Deferred to production (honest gaps):
- The runtime here is Node's
WebAssembly, becausewasmtimeis not installed in this environment. Thelattice_ms_*host functions inrunner/host.mjsare a JS model of the C-ABI host functions. Production is a C++/wasmtime host embeddingliblatticedirectly, whose imports call straight into the core (thenative_host/shim already is that bridge for the native-link tier). The Node host reproduces the same observable behaviour so the write-once proof holds. - No microVM here — the native-isolation tier (§8) is designed, not built.

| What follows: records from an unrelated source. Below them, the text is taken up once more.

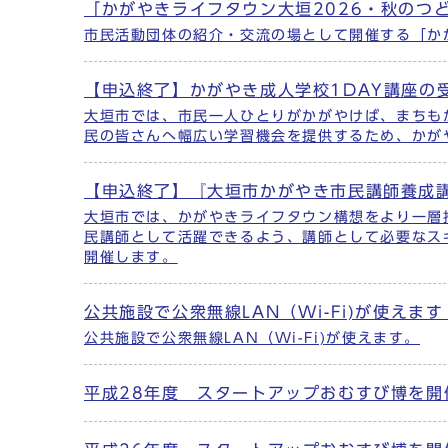
「かがやきライフタウン大垣2026・秋のつ
メインメニュー
市民活動団体の紹介・交流の場として開催する「か
【申込終了】かがやき成人学校1DAY講座の
大垣市では、市民一人ひとりがかがやけば、まちも
民の皆さんへ幅広い学習機会を提供するため、かが
【申込終了】『大垣市かがやき市民講師養成
大垣市では、かがやきライフタウン構想をより一層
民講師として活躍できるよう、講師として必要なス
開催します。
公共施設で公衆無線LAN（Wi-Fi)が使えます
公共施設で公衆無線LAN（Wi-Fi)が使えます。
平成28年度 スタートアップおむすび博を開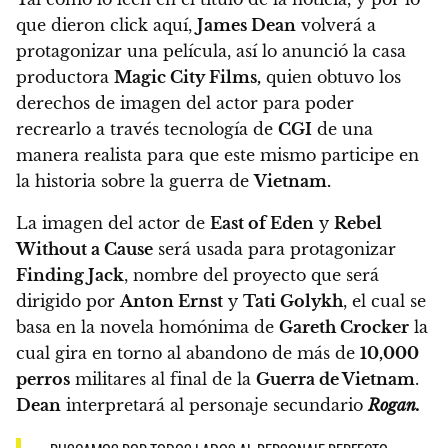
que dieron click aquí,
James Dean
volverá a
protagonizar una película, así lo anunció la casa
productora
Magic City Films,
quien obtuvo los
derechos de imagen del actor para poder
recrearlo a través tecnología de
CGI
de una
manera realista para que este mismo participe en
la historia sobre la guerra de
Vietnam.
La imagen del actor de
East of Eden
y
Rebel
Without a Cause
será usada para protagonizar
Finding Jack
, nombre del proyecto que será
dirigido por
Anton Ernst
y
Tati Golykh
, el cual se
basa en
la novela homónima de
Gareth Crocker
la
cual gira en torno al abandono de más de
10,000
perros
militares al final de la
Guerra de Vietnam
.
Dean
interpretará al personaje secundario
Rogan.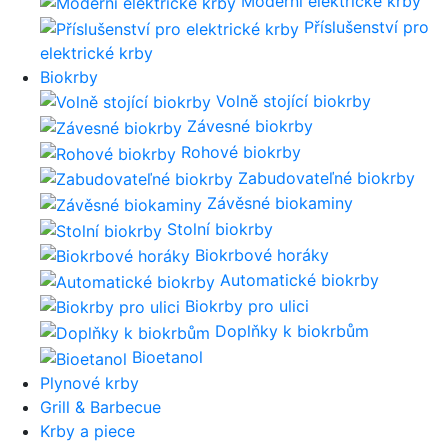
Moderní elektrické krby
Příslušenství pro
elektrické krby
Biokrby
Volně stojící biokrby
Závesné biokrby
Rohové biokrby
Zabudovateľné biokrby
Závěsné biokaminy
Stolní biokrby
Biokrbové horáky
Automatické biokrby
Biokrby pro ulici
Doplňky k biokrbům
Bioetanol
Plynové krby
Grill & Barbecue
Krby a piece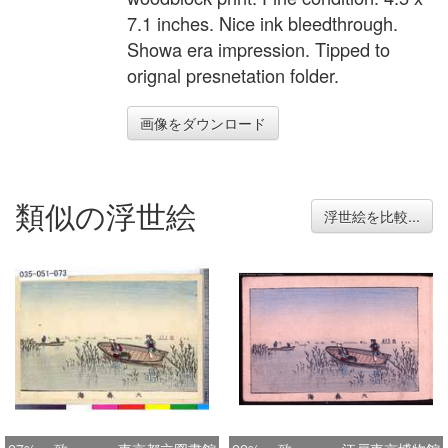
7.1 inches. Nice ink bleedthrough.
Showa era impression. Tipped to
orignal presnetation folder.
画像をダウンロード
類似の浮世絵
浮世絵を比較...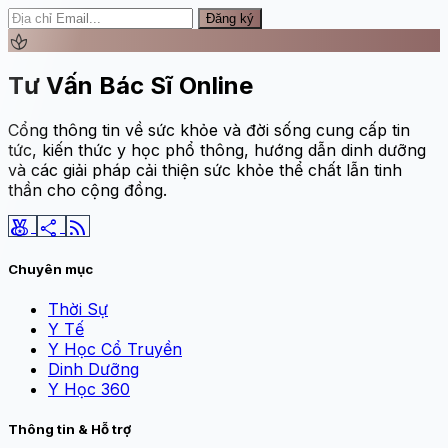
Đăng ký
spa
Tư Vấn Bác Sĩ Online
Cổng thông tin về sức khỏe và đời sống cung cấp tin
tức, kiến thức y học phổ thông, hướng dẫn dinh dưỡng
và các giải pháp cải thiện sức khỏe thể chất lẫn tinh
thần cho cộng đồng.
social_leaderboard
share
rss_feed
Chuyên mục
Thời Sự
Y Tế
Y Học Cổ Truyền
Dinh Dưỡng
Y Học 360
Thông tin & Hỗ trợ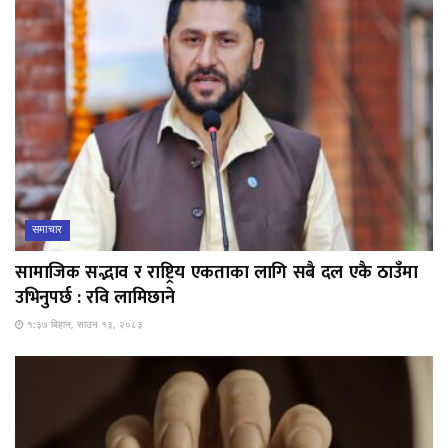
समाचार
सामाजिक सद्भाव र राष्ट्रिय एकताका लागि सबै दल एकै ठाउँमा
उभिनुपर्छ : रवि लामिछाने
१:३७ बिहान, साउन १३, २०८३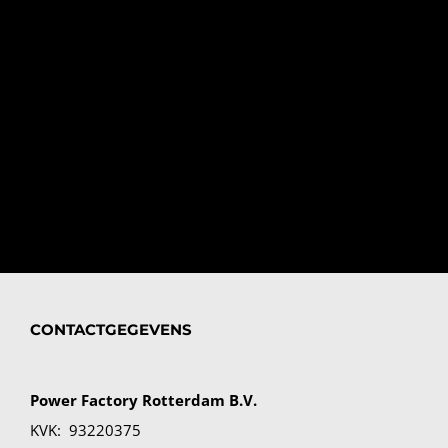
vitae, varius tincidunt erat. Cras tristique at dui
nec aliquam.
CONTACTGEGEVENS
Power Factory Rotterdam B.V.
KVK: 93220375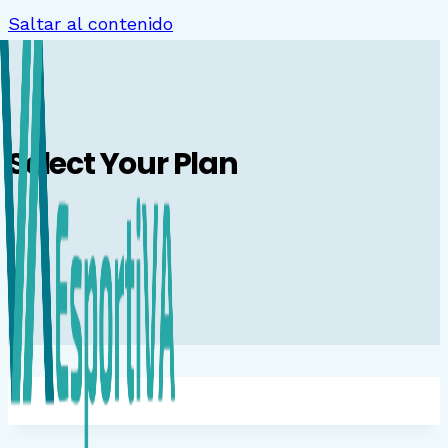
Saltar al contenido
Select Your Plan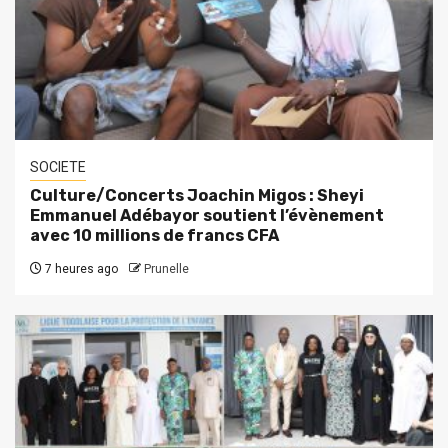
SOCIETE
Culture/Concerts Joachin Migos : Sheyi
Emmanuel Adébayor soutient l’évènement
avec 10 millions de francs CFA
7 heures ago
Prunelle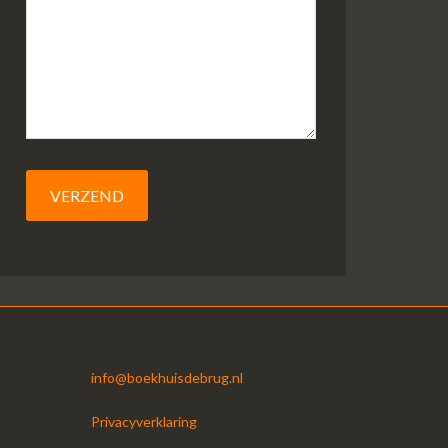
info@boekhuisdebrug.nl
Privacyverklaring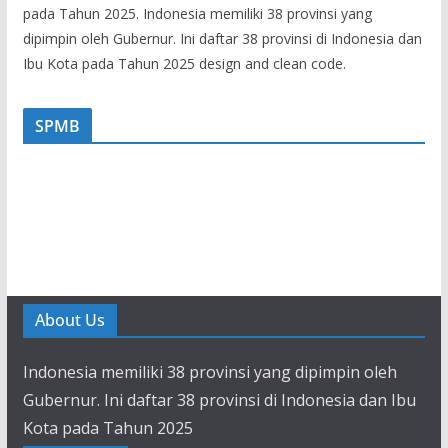
pada Tahun 2025. Indonesia memiliki 38 provinsi yang
dipimpin oleh Gubernur. Ini daftar 38 provinsi di Indonesia dan
Ibu Kota pada Tahun 2025 design and clean code.
SPMB
About Us
Indonesia memiliki 38 provinsi yang dipimpin oleh
Gubernur. Ini daftar 38 provinsi di Indonesia dan Ibu
Kota pada Tahun 2025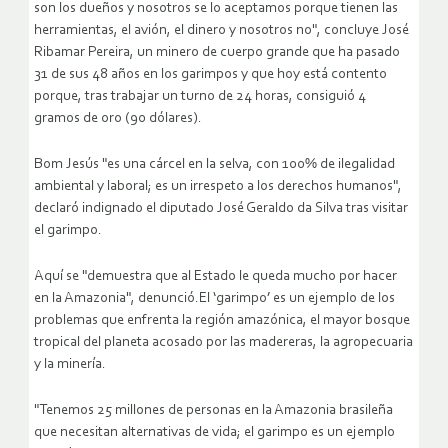
son los dueños y nosotros se lo aceptamos porque tienen las
herramientas, el avión, el dinero y nosotros no", concluye José
Ribamar Pereira, un minero de cuerpo grande que ha pasado
31 de sus 48 años en los garimpos y que hoy está contento
porque, tras trabajar un turno de 24 horas, consiguió 4
gramos de oro (90 dólares).
Bom Jesús "es una cárcel en la selva, con 100% de ilegalidad
ambiental y laboral; es un irrespeto a los derechos humanos",
declaró indignado el diputado José Geraldo da Silva tras visitar
el garimpo.
Aquí se "demuestra que al Estado le queda mucho por hacer
en la Amazonia", denunció.El ‘garimpo’ es un ejemplo de los
problemas que enfrenta la región amazónica, el mayor bosque
tropical del planeta acosado por las madereras, la agropecuaria
y la minería.
"Tenemos 25 millones de personas en la Amazonia brasileña
que necesitan alternativas de vida; el garimpo es un ejemplo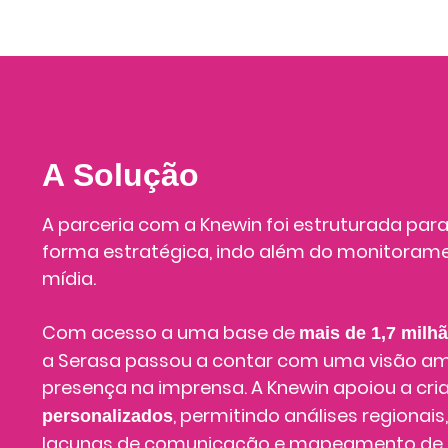
A Solução
A parceria com a Knewin foi estruturada para
forma estratégica, indo além do monitorame
mídia.
Com acesso a uma base de
mais de 1,7 milh
a Serasa passou a contar com uma visão am
presença na imprensa. A Knewin apoiou a cr
, permitindo análises regionais
personalizados
lacunas de comunicação e mapeamento de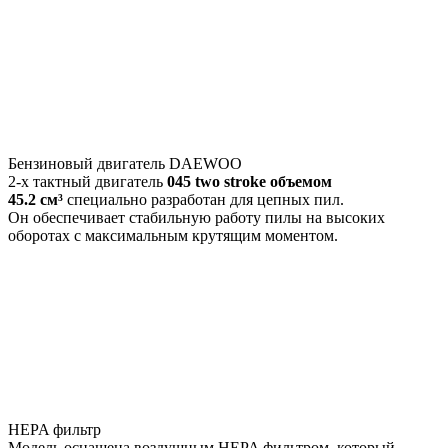
Бензиновый двигатель DAEWOO
2-х тактный двигатель
045 two stroke объемом
45.2 см³
специально разработан для цепных пил.
Он обеспечивает стабильную работу пилы на высоких
оборотах с максимальным крутящим моментом.
HEPA фильтр
Модель оснащена воздушным HEPA фильтром, который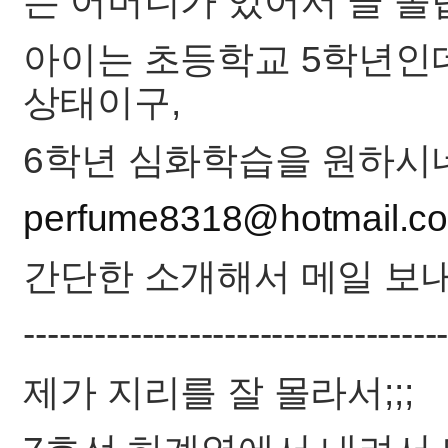
는 어머니가 있어서 글 올
아이는 초등학교 5학년인데
상태이구,
6학년 심화학습을 원하시
perfume8318@hotmail.c
간단한 소개해서 메일 보
-----------------------------------
제가 지리를 잘 몰라서;;;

- The web fetch is offline in this sandbox: the sample targets an allow-listed
127.0.0.1:9that refuses fast, yielding a deterministicCONNECT_FAILso the mediated path is exercised end-to-end without a live external server. Production issues the real request on a worker thread (C16), still egress-gated. - Native ELF/PE inspection is defence-in-depth only and is not the isolation boundary for untrusted native code.
10. Files¶
host/lattice-wasm-host/include/lattice_managed.h— the dual-target managed-sim C ABI (the capability surface).host/lattice-wasm-host/sample/game_sim.cpp— the one write-once sim source.host/lattice-wasm-host/sample/tampered_module.c— the malicious module the scan must reject.host/lattice-wasm-host/native_host/lattice_ms_native.cpp— native shim (lattice_ms_* over liblattice) + native harness.host/lattice-wasm-host/runner/allowlist.mjs— import-allowlist + limits scan.host/lattice-wasm-host/runner/host.mjs— the Node managed host (sandbox runner).host/lattice-wasm-host/test/run-tests.mjs— the runtime test suite (T1–T5).host/lattice-wasm-host/build.sh— dual-compile (native + wasm + tampered).control-plane/lattice-console/src/.../Modules/WasmImportScanner.cs— server-side scan.control-plane/lattice-console/src/.../Services/ModuleBuildService.cs,Domain/ModuleBuild.cs, endpoints inProgram.cs— upload → scan → register.control-plane/lattice-console/tests/.../ModuleScanGateTests.cs— the scan gate tests.